**TASK STATEMENT**.
Using the records below, output the stretch that opens with the line containing "Товари (399, 94)" and closes with the line containing "What other services", exactly and including both lines, with nothing more.

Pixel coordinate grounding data
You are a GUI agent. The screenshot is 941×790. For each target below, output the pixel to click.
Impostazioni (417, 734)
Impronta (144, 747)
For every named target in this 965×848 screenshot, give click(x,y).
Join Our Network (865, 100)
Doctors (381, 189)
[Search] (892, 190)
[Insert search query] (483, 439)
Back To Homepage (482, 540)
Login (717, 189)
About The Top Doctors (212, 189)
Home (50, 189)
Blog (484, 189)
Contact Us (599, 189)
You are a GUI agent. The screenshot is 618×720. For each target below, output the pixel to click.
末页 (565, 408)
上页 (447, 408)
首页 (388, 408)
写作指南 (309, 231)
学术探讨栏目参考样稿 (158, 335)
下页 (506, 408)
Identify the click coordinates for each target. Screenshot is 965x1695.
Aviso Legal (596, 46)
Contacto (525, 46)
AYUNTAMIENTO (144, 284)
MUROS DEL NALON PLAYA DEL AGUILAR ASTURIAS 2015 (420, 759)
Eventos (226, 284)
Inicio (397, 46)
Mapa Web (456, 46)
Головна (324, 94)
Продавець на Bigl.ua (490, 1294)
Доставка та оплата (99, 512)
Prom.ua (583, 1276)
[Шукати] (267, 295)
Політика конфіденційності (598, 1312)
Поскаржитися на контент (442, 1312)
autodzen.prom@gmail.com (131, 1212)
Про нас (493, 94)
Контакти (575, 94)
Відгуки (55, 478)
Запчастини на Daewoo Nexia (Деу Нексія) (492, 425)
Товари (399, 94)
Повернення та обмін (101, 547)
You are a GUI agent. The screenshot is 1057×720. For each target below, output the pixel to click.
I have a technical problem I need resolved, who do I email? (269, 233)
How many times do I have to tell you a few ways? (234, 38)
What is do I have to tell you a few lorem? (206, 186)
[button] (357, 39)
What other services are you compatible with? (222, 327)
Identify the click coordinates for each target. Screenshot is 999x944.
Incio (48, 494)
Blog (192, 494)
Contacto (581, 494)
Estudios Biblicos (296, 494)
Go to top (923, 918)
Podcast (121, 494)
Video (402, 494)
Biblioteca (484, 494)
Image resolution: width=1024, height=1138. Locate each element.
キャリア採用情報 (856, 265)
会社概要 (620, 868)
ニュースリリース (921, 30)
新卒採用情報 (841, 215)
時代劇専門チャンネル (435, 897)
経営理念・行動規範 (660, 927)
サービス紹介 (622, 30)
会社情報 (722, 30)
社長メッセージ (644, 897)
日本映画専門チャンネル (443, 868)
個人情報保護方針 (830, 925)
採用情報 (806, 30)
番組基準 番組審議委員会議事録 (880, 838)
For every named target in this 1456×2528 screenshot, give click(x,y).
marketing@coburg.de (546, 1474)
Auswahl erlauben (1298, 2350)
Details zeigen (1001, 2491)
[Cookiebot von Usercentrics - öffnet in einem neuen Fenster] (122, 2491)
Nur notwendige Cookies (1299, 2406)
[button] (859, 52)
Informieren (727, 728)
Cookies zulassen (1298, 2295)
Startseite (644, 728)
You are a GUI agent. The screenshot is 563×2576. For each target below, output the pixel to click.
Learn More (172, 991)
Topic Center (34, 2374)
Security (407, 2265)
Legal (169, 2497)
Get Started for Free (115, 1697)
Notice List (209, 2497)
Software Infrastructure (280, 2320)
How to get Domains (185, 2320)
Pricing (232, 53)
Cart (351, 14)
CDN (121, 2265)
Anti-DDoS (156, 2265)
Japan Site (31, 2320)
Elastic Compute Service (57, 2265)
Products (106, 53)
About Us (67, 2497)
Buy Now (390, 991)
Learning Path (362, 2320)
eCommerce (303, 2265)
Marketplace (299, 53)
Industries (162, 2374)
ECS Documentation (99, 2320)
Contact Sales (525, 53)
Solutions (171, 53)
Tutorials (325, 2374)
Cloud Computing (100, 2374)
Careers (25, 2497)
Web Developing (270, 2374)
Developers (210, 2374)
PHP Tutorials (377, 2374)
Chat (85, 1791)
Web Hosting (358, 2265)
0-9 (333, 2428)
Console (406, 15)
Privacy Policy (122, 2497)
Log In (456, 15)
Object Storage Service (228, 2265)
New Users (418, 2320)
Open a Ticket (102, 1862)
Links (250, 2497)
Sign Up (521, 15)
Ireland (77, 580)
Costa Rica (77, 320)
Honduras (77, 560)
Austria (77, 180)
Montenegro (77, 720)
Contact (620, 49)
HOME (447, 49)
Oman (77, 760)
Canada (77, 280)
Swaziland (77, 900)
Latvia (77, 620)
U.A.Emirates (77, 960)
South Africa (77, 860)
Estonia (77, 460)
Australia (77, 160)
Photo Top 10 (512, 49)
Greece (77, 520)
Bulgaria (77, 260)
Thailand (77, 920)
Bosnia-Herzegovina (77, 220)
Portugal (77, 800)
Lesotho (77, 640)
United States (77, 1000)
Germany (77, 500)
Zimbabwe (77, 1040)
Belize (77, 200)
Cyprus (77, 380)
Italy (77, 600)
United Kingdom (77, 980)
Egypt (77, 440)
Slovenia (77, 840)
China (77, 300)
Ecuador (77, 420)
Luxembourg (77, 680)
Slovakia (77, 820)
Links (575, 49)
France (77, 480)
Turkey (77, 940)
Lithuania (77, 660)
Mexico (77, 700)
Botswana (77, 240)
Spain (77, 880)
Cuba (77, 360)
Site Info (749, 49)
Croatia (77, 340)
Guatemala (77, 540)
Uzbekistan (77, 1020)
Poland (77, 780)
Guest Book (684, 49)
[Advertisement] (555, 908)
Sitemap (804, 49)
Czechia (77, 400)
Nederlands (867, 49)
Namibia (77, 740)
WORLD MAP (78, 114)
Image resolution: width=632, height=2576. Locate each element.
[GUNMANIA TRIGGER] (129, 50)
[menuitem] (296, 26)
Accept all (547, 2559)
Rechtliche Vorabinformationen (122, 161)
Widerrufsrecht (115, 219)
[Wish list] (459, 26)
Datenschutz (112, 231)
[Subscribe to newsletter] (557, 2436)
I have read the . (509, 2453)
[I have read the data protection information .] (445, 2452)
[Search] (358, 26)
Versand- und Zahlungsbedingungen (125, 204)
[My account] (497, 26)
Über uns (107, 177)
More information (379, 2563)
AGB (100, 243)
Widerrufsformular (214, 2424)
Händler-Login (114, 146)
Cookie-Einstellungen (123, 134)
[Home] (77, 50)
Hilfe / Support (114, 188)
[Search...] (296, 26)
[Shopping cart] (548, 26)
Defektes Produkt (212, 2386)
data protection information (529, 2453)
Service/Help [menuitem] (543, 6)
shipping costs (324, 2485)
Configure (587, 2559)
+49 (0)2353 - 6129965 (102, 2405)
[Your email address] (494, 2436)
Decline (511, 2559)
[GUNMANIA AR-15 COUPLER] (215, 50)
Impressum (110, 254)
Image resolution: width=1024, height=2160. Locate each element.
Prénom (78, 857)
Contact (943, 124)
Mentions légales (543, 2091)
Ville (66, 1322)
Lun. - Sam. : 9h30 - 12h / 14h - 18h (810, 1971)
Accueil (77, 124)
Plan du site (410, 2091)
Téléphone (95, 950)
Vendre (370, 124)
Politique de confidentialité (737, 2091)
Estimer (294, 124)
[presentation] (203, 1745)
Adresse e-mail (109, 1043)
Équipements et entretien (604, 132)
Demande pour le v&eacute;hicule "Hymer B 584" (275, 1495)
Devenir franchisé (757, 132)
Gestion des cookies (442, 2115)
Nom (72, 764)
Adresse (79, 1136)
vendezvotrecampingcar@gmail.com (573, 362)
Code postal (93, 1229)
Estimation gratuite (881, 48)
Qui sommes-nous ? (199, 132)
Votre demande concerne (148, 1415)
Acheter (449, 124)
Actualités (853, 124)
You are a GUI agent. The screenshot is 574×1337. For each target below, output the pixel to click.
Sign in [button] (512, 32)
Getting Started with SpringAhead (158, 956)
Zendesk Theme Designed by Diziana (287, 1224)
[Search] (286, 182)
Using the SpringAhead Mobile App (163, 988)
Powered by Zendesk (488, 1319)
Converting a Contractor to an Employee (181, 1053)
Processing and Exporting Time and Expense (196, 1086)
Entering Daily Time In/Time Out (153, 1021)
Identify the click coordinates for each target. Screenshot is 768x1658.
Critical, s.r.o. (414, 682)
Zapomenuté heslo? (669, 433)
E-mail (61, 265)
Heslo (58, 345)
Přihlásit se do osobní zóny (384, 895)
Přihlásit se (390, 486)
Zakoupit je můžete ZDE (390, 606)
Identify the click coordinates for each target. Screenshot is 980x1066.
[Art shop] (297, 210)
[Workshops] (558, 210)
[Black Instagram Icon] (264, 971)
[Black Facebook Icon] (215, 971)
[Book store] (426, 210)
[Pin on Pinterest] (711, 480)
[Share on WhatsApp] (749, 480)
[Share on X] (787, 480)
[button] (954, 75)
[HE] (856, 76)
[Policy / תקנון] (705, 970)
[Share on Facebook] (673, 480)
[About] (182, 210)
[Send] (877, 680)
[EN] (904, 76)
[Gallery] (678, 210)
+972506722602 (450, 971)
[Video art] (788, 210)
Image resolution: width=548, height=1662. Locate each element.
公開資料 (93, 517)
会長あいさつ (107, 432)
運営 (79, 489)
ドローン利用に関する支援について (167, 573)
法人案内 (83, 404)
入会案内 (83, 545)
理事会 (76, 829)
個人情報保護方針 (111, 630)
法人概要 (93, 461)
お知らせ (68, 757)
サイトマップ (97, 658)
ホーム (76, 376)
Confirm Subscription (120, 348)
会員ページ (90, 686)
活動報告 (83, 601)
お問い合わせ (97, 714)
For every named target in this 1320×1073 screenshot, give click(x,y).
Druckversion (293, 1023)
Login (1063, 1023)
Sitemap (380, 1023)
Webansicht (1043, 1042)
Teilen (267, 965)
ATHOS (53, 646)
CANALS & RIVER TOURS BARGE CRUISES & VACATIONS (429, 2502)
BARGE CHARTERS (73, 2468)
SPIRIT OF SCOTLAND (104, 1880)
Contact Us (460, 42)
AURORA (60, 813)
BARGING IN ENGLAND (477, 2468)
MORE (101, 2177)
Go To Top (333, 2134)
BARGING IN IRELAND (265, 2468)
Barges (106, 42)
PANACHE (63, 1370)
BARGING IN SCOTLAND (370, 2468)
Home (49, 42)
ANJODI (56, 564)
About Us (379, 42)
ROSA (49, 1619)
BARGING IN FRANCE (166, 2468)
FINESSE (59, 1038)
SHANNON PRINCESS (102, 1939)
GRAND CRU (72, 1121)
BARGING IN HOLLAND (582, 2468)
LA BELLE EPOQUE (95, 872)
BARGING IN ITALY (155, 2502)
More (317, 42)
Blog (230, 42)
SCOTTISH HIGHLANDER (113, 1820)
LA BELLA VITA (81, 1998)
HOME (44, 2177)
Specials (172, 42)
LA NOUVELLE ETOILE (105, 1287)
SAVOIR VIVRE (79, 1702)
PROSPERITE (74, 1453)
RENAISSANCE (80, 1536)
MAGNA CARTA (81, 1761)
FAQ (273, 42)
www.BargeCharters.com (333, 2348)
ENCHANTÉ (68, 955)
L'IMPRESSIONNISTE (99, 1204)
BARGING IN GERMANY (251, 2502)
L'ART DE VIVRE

**SOLUTION FOR THIS PROBLEM**.
Товари (399, 94)
Повернення та обмін (101, 547)
You are a GUI agent. The screenshot is 1057×720. For each target below, output the pixel to click.
I have a technical problem I need resolved, who do I email? (269, 233)
How many times do I have to tell you a few ways? (234, 38)
What is do I have to tell you a few lorem? (206, 186)
[button] (357, 39)
What other services are you compatible with? (222, 327)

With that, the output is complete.